─── Provided records ───

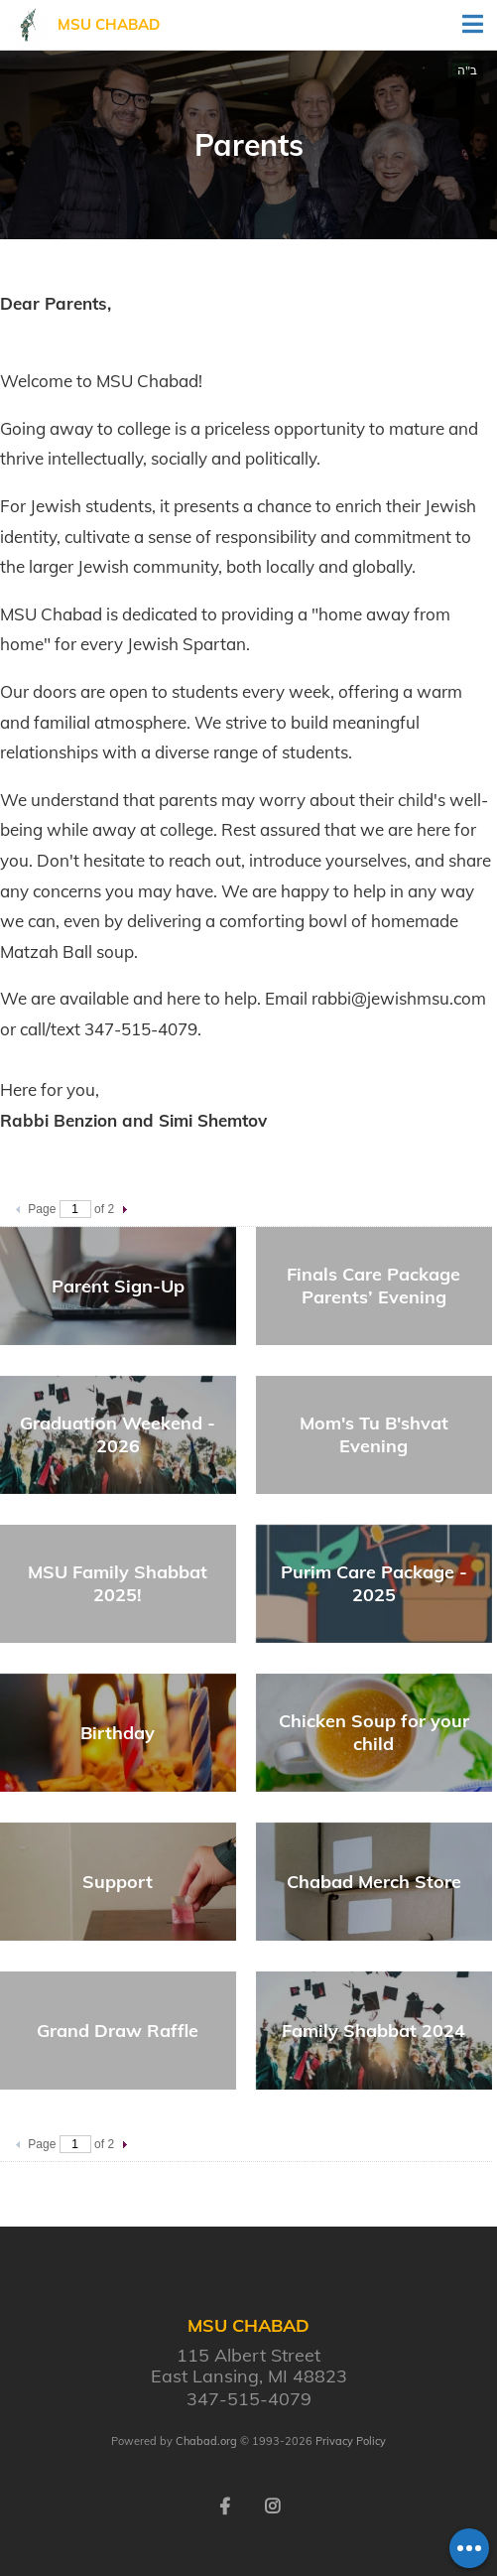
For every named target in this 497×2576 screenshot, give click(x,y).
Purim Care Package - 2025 (374, 1583)
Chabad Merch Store (374, 1881)
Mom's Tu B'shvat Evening (374, 1434)
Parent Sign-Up (118, 1286)
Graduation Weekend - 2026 (117, 1434)
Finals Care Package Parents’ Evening (373, 1285)
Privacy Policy (350, 2441)
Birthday (117, 1732)
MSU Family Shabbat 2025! (117, 1583)
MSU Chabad (109, 24)
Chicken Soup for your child (374, 1732)
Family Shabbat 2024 (373, 2030)
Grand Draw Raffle (117, 2030)
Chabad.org (206, 2441)
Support (117, 1881)
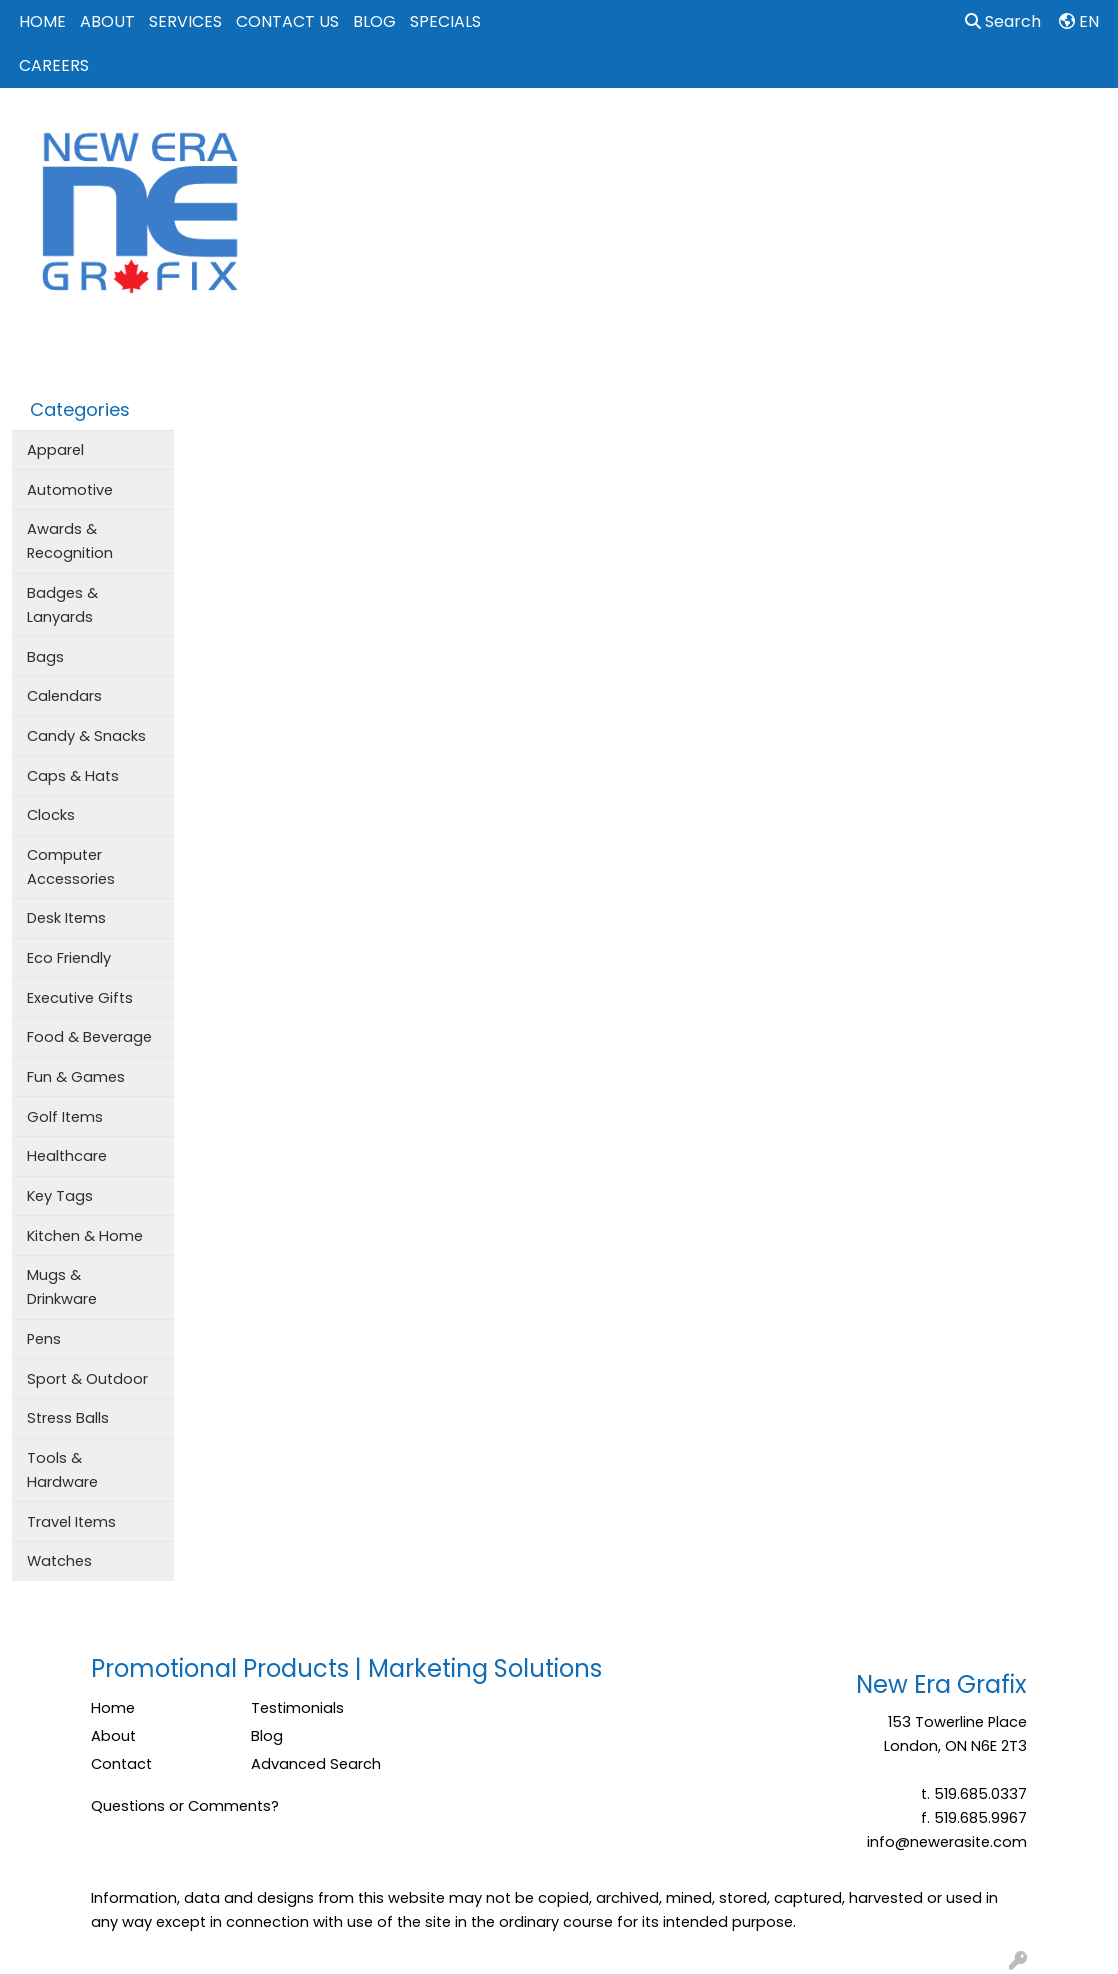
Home (113, 1708)
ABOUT (107, 21)
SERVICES (185, 21)
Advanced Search (316, 1764)
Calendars (64, 696)
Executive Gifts (80, 998)
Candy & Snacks (86, 736)
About (113, 1736)
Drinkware (657, 132)
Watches (59, 1561)
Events (748, 132)
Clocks (51, 815)
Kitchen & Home (85, 1236)
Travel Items (71, 1522)
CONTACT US (287, 21)
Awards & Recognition (70, 541)
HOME (42, 21)
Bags (570, 132)
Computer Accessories (71, 867)
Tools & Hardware (62, 1470)
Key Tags (60, 1196)
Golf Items (65, 1117)
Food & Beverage (89, 1037)
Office (827, 132)
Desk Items (66, 918)
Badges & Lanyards (62, 605)
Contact (121, 1764)
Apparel (490, 132)
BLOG (374, 21)
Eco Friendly (69, 958)
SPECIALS (445, 21)
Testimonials (297, 1708)
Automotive (70, 490)
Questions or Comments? (185, 1806)
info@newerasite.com (947, 1842)
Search (1003, 21)
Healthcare (67, 1156)
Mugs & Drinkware (62, 1287)
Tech (901, 132)
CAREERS (54, 65)
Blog (267, 1736)
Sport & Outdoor (87, 1379)
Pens (44, 1339)
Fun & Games (76, 1077)
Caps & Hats (73, 776)
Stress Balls (68, 1418)
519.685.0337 (980, 1794)
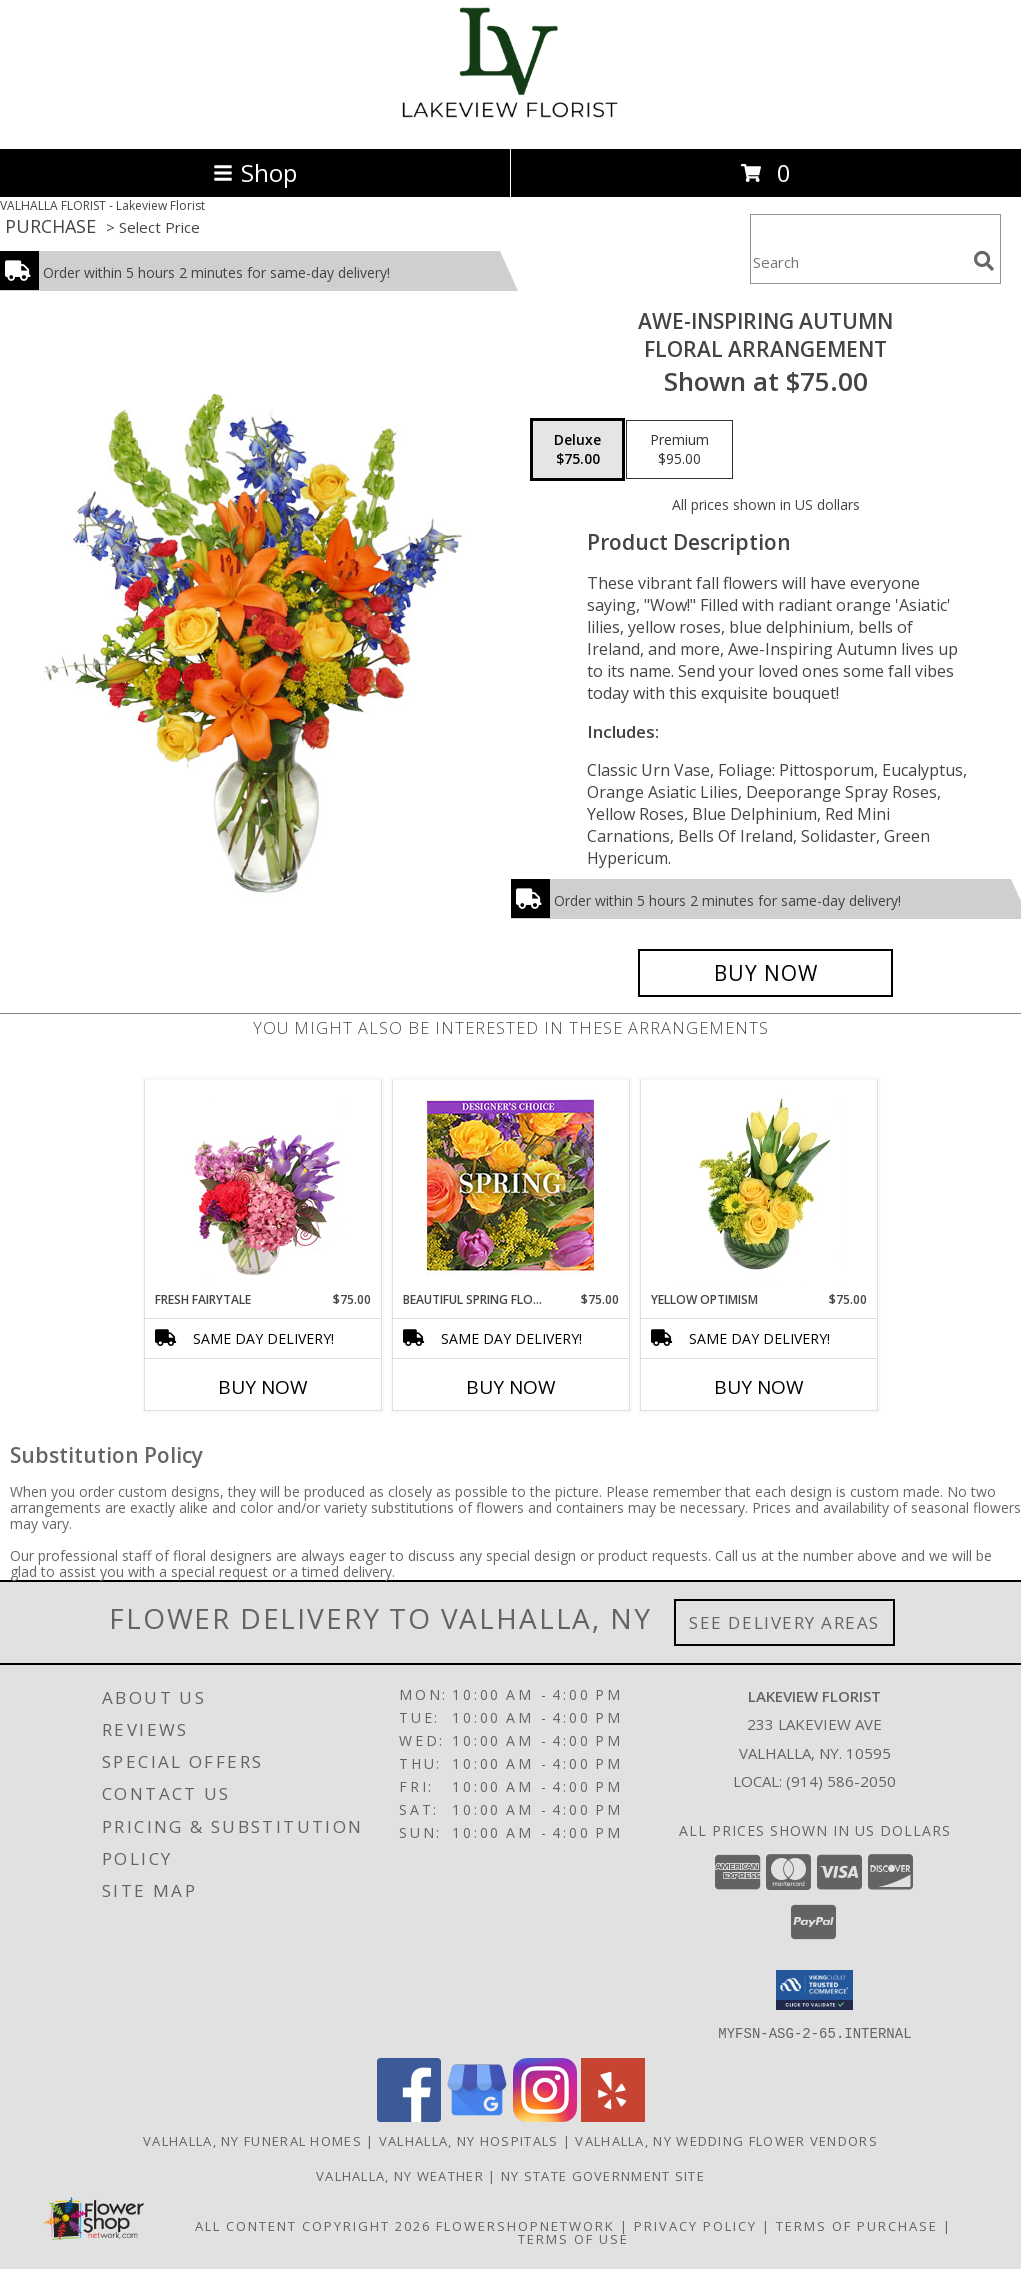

───

Problem requirements → The listing above is to be retyped word for word, with the pictures omitted.

Answer to the problem →
For every named target in this 497×2576 screenshot, give click(x,y).
Purim Care Package - 2025 (374, 1583)
Chabad Merch Store (374, 1881)
Mom's Tu B'shvat Evening (374, 1434)
Parent Sign-Up (118, 1286)
Graduation Weekend - 2026 (117, 1434)
Finals Care Package Parents’ Evening (373, 1285)
Privacy Policy (350, 2441)
Birthday (117, 1732)
MSU Family Shabbat 2025! (117, 1583)
MSU Chabad (109, 24)
Chicken Soup for your child (374, 1732)
Family Shabbat 2024 (373, 2030)
Grand Draw Raffle (117, 2030)
Chabad.org (206, 2441)
Support (117, 1881)
Home (113, 1708)
ABOUT (107, 21)
SERVICES (185, 21)
Advanced Search (316, 1764)
Calendars (64, 696)
Executive Gifts (80, 998)
Candy & Snacks (86, 736)
About (113, 1736)
Drinkware (657, 132)
Watches (59, 1561)
Events (748, 132)
Clocks (51, 815)
Kitchen & Home (85, 1236)
Travel Items (71, 1522)
CONTACT US (287, 21)
Awards & Recognition (70, 541)
HOME (42, 21)
Bags (570, 132)
Computer Accessories (71, 867)
Tools & Hardware (62, 1470)
Key Tags (60, 1196)
Golf Items (65, 1117)
Food & Beverage (89, 1037)
Office (827, 132)
Desk Items (66, 918)
Badges & Lanyards (62, 605)
Contact (121, 1764)
Apparel (490, 132)
BLOG (374, 21)
Eco Friendly (69, 958)
SPECIALS (445, 21)
Testimonials (297, 1708)
Automotive (70, 490)
Questions or Comments? (185, 1806)
info@newerasite.com (947, 1842)
Search (1003, 21)
Healthcare (67, 1156)
Mugs & Drinkware (62, 1287)
Tech (901, 132)
CAREERS (54, 65)
Blog (267, 1736)
Sport & Outdoor (87, 1379)
Pens (44, 1339)
Fun & Games (76, 1077)
Caps & Hats (73, 776)
Stress Balls (68, 1418)
519.685.0337 (980, 1794)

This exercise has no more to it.